Vers un système « plus juste » selon le président turc
Le ministère de la Justice explique avoir reçu de nombreuses plaintes d’hommes divorcés, notamment par l’intermédiaire des réseaux sociaux et d’une plateforme dite « des victimes des pensions alimentaires à vie ». Des hommes qui expliquent que l’argent qu’ils versent à leur ex-épouse les empêche de fonder une nouvelle famille ou de se lancer dans un projet professionnel, ou qui estiment injuste d’avoir à s’acquitter d’une pension alimentaire ad vitam aeternam alors qu’ils n’ont été mariés, par exemple, que trois ou quatre ans. Les médias ont relayé leurs appels et le président Recep Tayyip Erdogan leur a envoyé un signal en début d’année en promettant de rendre « plus juste » le système des pensions alimentaires.
Une initiative au centre de nombreuses critiques
La riposte est surtout portée par une autre plateforme créée pour l’occasion, la « Plateforme des femmes pour le droit à une pension alimentaire ». Sa première action a été de publier une pétition signée, à l’origine, par 100 femmes journalistes, artistes, universitaires, chefs d’entreprises rejointes depuis par plus de 10 000 signataires.
Dans ce texte, elles soulignent d’abord que seules 29% des femmes turques travaillent. Elles accusent l’État et la société d’enfermer les femmes mariées dans le rôle d’épouse et de mère, par exemple, en ne faisant quasiment rien pour développer les systèmes de garde et donc encourager le travail des mères. Puis, lorsque ces femmes divorcent, de s’attendre à ce qu’elles « trouvent miraculeusement un travail » et ne dépendent pas d’une pension alimentaire.

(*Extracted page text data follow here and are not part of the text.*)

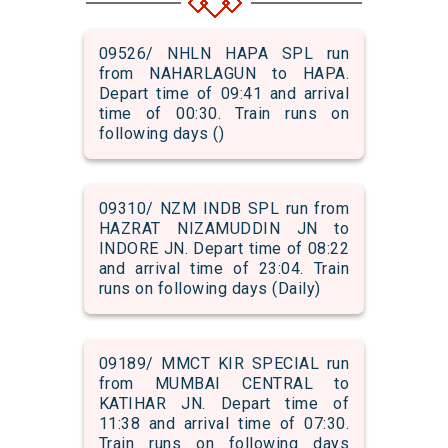
09526/ NHLN HAPA SPL run
from NAHARLAGUN to HAPA.
Depart time of 09:41 and arrival
time of 00:30. Train runs on
following days ()
09310/ NZM INDB SPL run from
HAZRAT NIZAMUDDIN JN to
INDORE JN. Depart time of 08:22
and arrival time of 23:04. Train
runs on following days (Daily)
09189/ MMCT KIR SPECIAL run
from MUMBAI CENTRAL to
KATIHAR JN. Depart time of
11:38 and arrival time of 07:30.
Train runs on following days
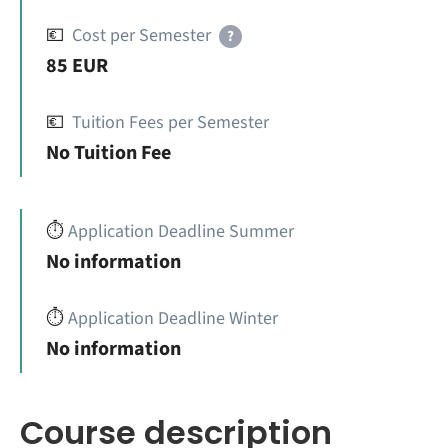
💶
Cost per Semester
?
85 EUR
💶
Tuition Fees per Semester
No Tuition Fee
⏱️
Application Deadline Summer
No information
⏱️
Application Deadline Winter
No information
Course description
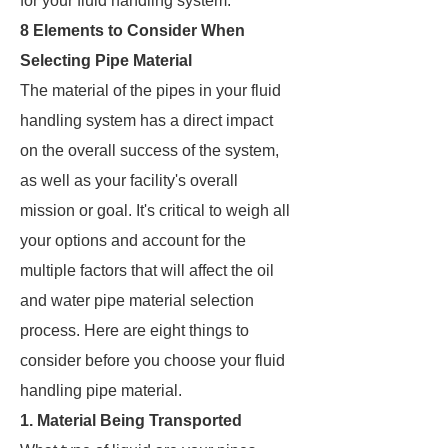
for your fluid handling system.
8 Elements to Consider When
Selecting Pipe Material
The material of the pipes in your fluid
handling system has a direct impact
on the overall success of the system,
as well as your facility's overall
mission or goal. It's critical to weigh all
your options and account for the
multiple factors that will affect the oil
and water pipe material selection
process. Here are eight things to
consider before you choose your fluid
handling pipe material.
1. Material Being Transported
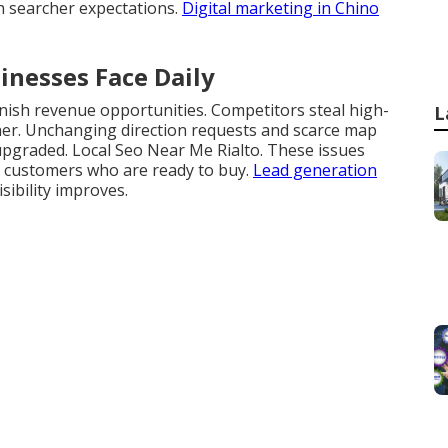
h searcher expectations.
Digital marketing in Chino
inesses Face Daily
nish revenue opportunities. Competitors steal high-
L
gher. Unchanging direction requests and scarce map
pgraded. Local Seo Near Me Rialto. These issues
l customers who are ready to buy.
Lead generation
ibility improves.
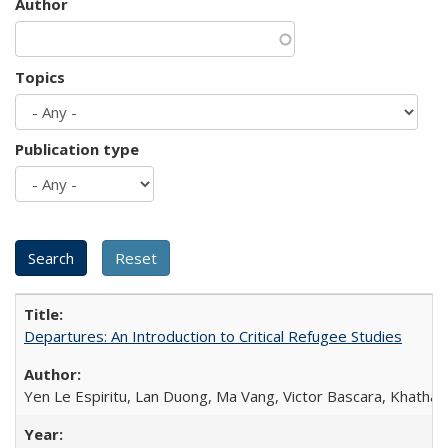
Author
Topics
Publication type
Departures: An Introduction to Critical Refugee Studies
Yen Le Espiritu, Lan Duong, Ma Vang, Victor Bascara, Khathary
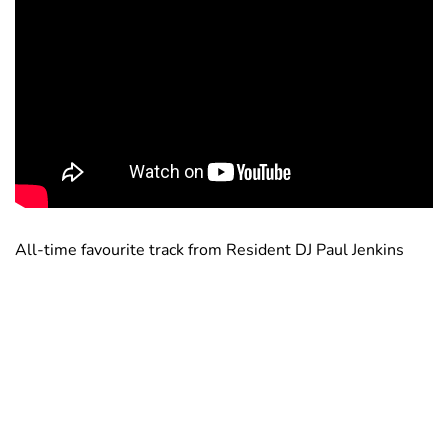
All-time favourite track from Resident DJ Paul Jenkins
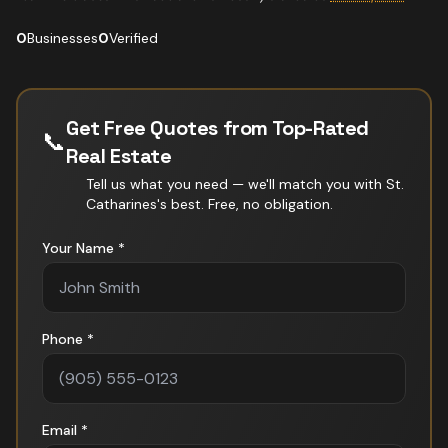
0
Businesses
0
Verified
Get Free Quotes from Top-Rated
📞
Real Estate
Tell us what you need — we'll match you with
St.
Catharines
's best. Free, no obligation.
Your Name *
Phone *
Email *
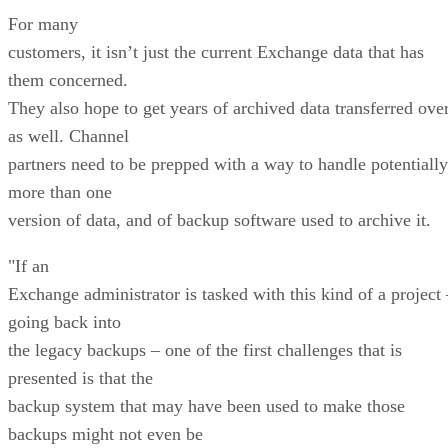
For many
customers, it isn’t just the current Exchange data that has
them concerned.
They also hope to get years of archived data transferred ove
as well. Channel
partners need to be prepped with a way to handle potentially
more than one
version of data, and of backup software used to archive it.
"If an
Exchange administrator is tasked with this kind of a project 
going back into
the legacy backups – one of the first challenges that is
presented is that the
backup system that may have been used to make those
backups might not even be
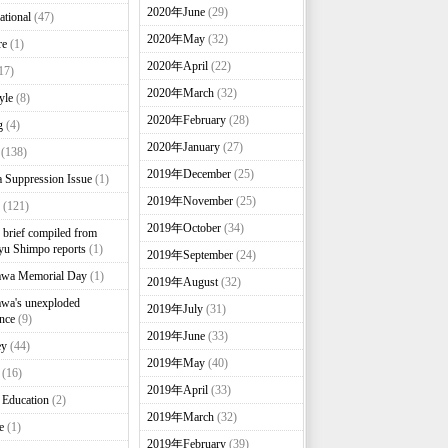
2020年June
(29)
ational
(47)
2020年May
(32)
re
(1)
2020年April
(22)
17)
2020年March
(32)
yle
(8)
2020年February
(28)
g
(4)
2020年January
(27)
(138)
2019年December
(25)
 Suppression Issue
(1)
2019年November
(25)
(121)
2019年October
(34)
brief compiled from
u Shimpo reports
(1)
2019年September
(24)
awa Memorial Day
(1)
2019年August
(32)
wa's unexploded
2019年July
(31)
nce
(9)
2019年June
(33)
ey
(44)
2019年May
(40)
(16)
2019年April
(33)
 Education
(2)
2019年March
(32)
e
(1)
2019年February
(39)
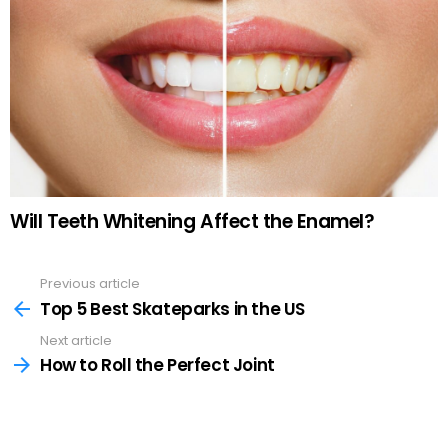
Will Teeth Whitening Affect the Enamel?
Previous article
See
more
Top 5 Best Skateparks in the US
Next article
How to Roll the Perfect Joint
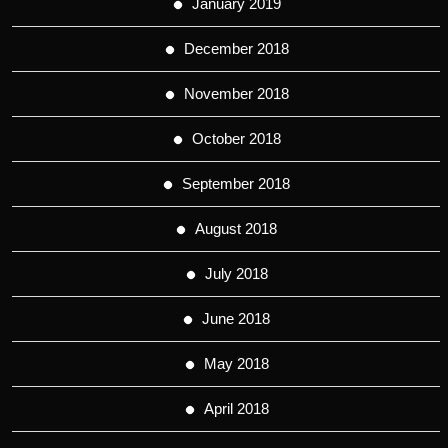
January 2019
December 2018
November 2018
October 2018
September 2018
August 2018
July 2018
June 2018
May 2018
April 2018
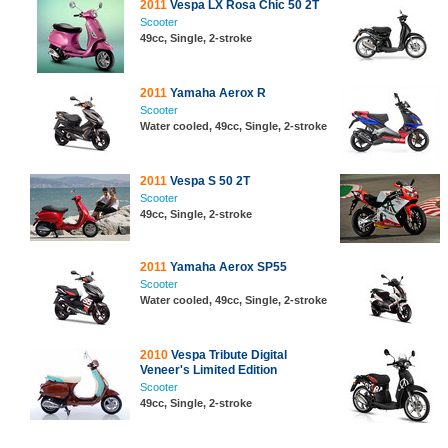
2011
Vespa LX Rosa Chic 50 2T
Scooter
49cc, Single, 2-stroke
2011
Yamaha Aerox R
Scooter
Water cooled, 49cc, Single, 2-stroke
2011
Vespa S 50 2T
Scooter
49cc, Single, 2-stroke
2011
Yamaha Aerox SP55
Scooter
Water cooled, 49cc, Single, 2-stroke
2010
Vespa Tribute Digital
Veneer's Limited Edition
Scooter
49cc, Single, 2-stroke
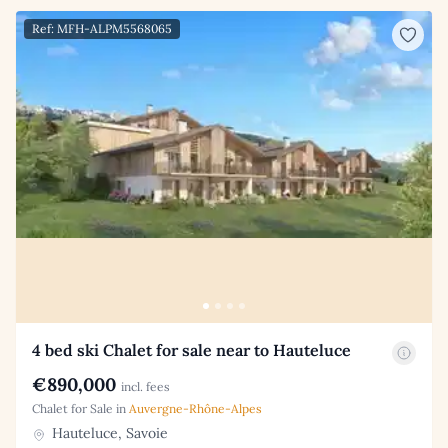
Ref: MFH-ALPM5568065
4 bed ski Chalet for sale near to Hauteluce
€890,000
incl. fees
Chalet for Sale in
Auvergne-Rhône-Alpes
Hauteluce, Savoie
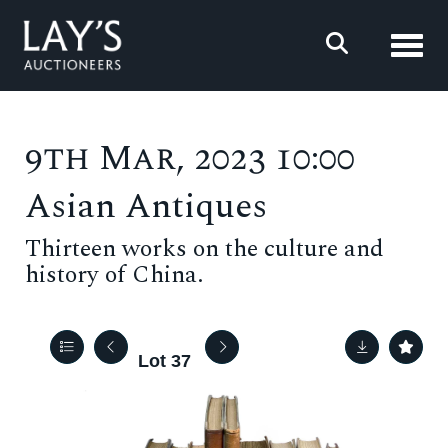
Toggl
9th Mar, 2023 10:00
Asian Antiques
Thirteen works on the culture and
history of China.
Lot 37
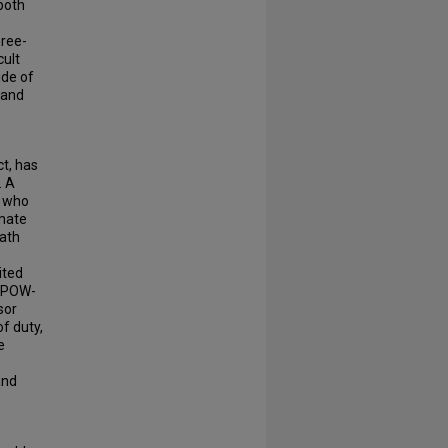
both
hree-
cult
ide of
 and
ct, has
. A
i who
imate
eath
ited
a POW-
sor
of duty,
e
and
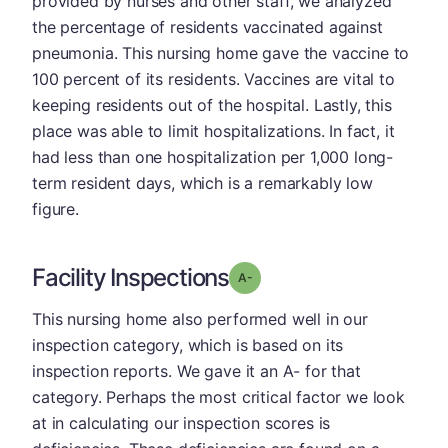
provided by nurses and other staff, we analyzed
the percentage of residents vaccinated against
pneumonia. This nursing home gave the vaccine to
100 percent of its residents. Vaccines are vital to
keeping residents out of the hospital. Lastly, this
place was able to limit hospitalizations. In fact, it
had less than one hospitalization per 1,000 long-
term resident days, which is a remarkably low
figure.
Facility Inspections
minus
Grade: A-
This nursing home also performed well in our
inspection category, which is based on its
inspection reports. We gave it an A- for that
category. Perhaps the most critical factor we look
at in calculating our inspection scores is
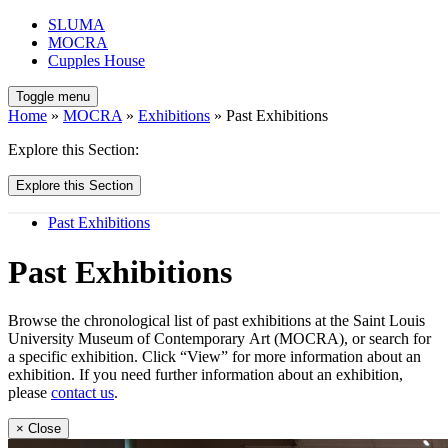
SLUMA
MOCRA
Cupples House
Toggle menu
Home
»
MOCRA
»
Exhibitions
» Past Exhibitions
Explore this Section:
Explore this Section
Past Exhibitions
Past Exhibitions
Browse the chronological list of past exhibitions at the Saint Louis
University Museum of Contemporary Art (MOCRA), or search for
a specific exhibition. Click “View” for more information about an
exhibition. If you need further information about an exhibition,
please
contact us
.
× Close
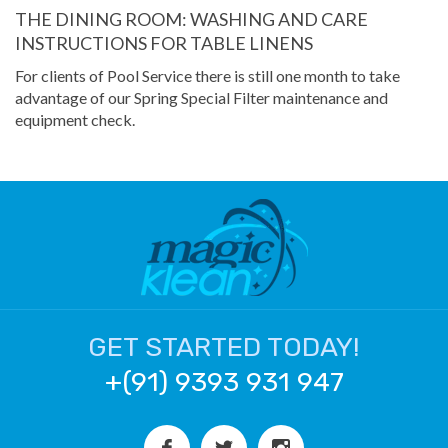
THE DINING ROOM: WASHING AND CARE
INSTRUCTIONS FOR TABLE LINENS
For clients of Pool Service there is still one month to take
advantage of our Spring Special Filter maintenance and
equipment check.
GET STARTED TODAY!
+(91) 9393 931 947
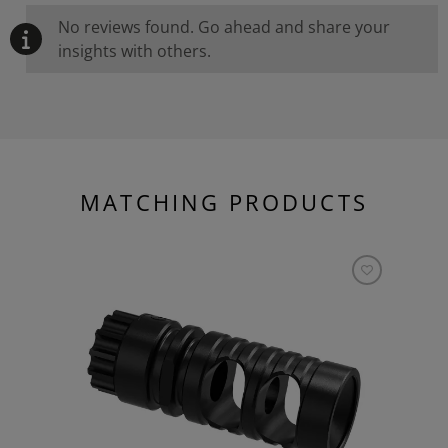
No reviews found. Go ahead and share your
insights with others.
MATCHING PRODUCTS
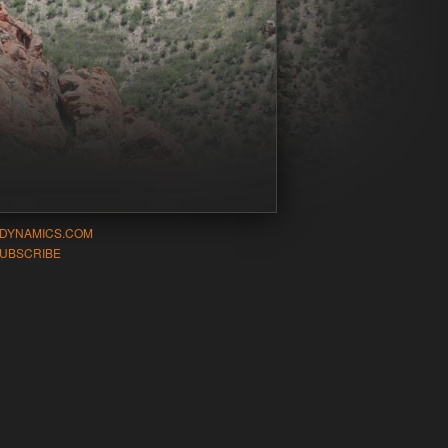
-DYNAMICS.COM
UBSCRIBE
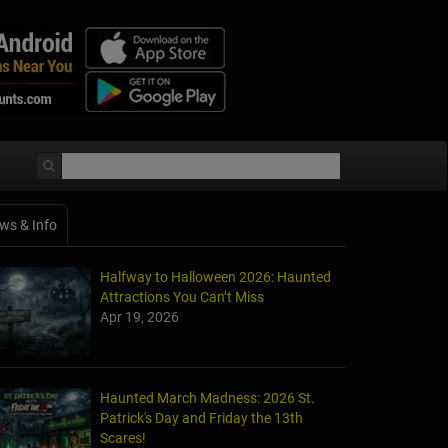
ws & Info
Halfway to Halloween 2026: Haunted
Attractions You Can’t Miss
Apr 19, 2026
Haunted March Madness: 2026 St.
Patrick's Day and Friday the 13th
Scares!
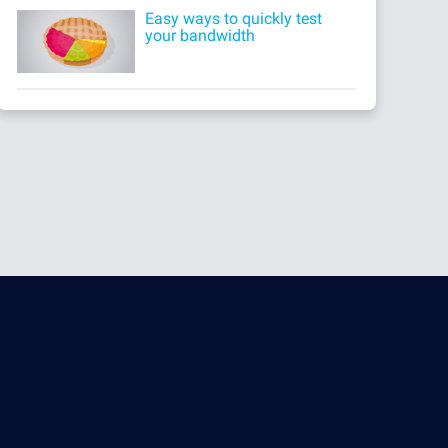
Easy ways to quickly test
your bandwidth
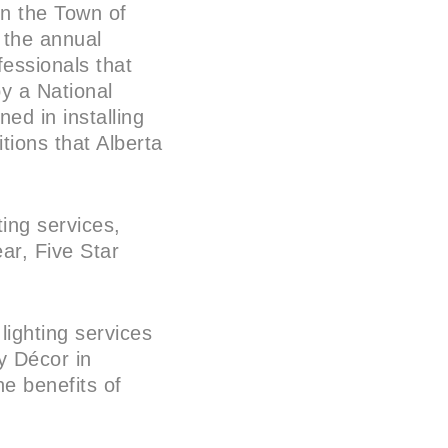
in the Town of
 the annual
essionals that
by a National
ned in installing
tions that Alberta
ting services,
ear, Five Star
lighting services
y Décor in
e benefits of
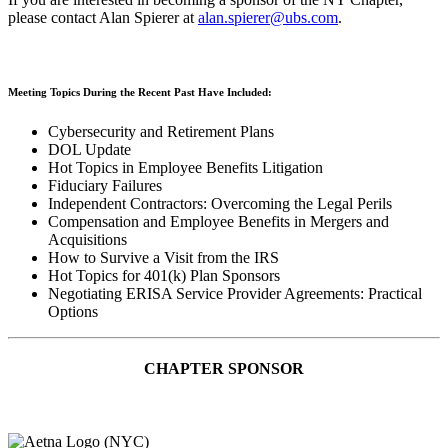
please contact Alan Spierer at
alan.spierer@ubs.com
.
Meeting Topics During the Recent Past Have Included:
Cybersecurity and Retirement Plans
DOL Update
Hot Topics in Employee Benefits Litigation
Fiduciary Failures
Independent Contractors: Overcoming the Legal Perils
Compensation and Employee Benefits in Mergers and
Acquisitions
How to Survive a Visit from the IRS
Hot Topics for 401(k) Plan Sponsors
Negotiating ERISA Service Provider Agreements: Practical
Options
CHAPTER SPONSOR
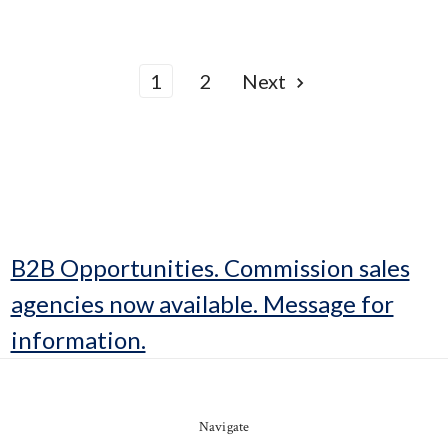
1
2
Next
B2B Opportunities. Commission sales
agencies now available. Message for
information.
Navigate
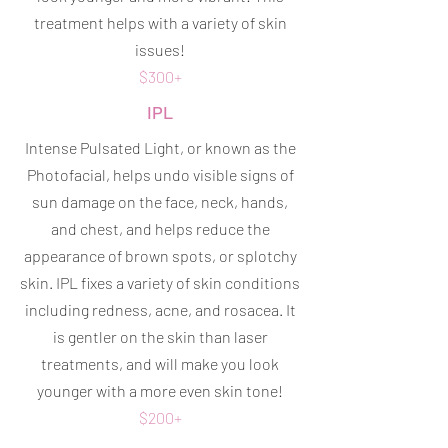
treatment helps with a variety of skin
issues!
$300+
IPL
Intense Pulsated Light, or known as the
Photofacial, helps undo visible signs of
sun damage on the face, neck, hands,
and chest, and helps reduce the
appearance of brown spots, or splotchy
skin. IPL fixes a variety of skin conditions
including redness, acne, and rosacea. It
is gentler on the skin than laser
treatments, and will make you look
younger with a more even skin tone!
$200+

Les signataires rappellent aussi une étude de 2014 selon laquelle 75% des femmes divorcées disent avoir été victimes de violences physiques ou sexuelles de la part de leur ex-mari. Elles expliquent que de toute façon, les juges n’accordent pas de pensions à vie aux femmes qui n’en ont pas besoin. Elles appellent donc les pouvoirs publics à ne pas se tromper de victimes et à ne pas toucher aux droits garantis par le Code civil en matière de pension alimentaire.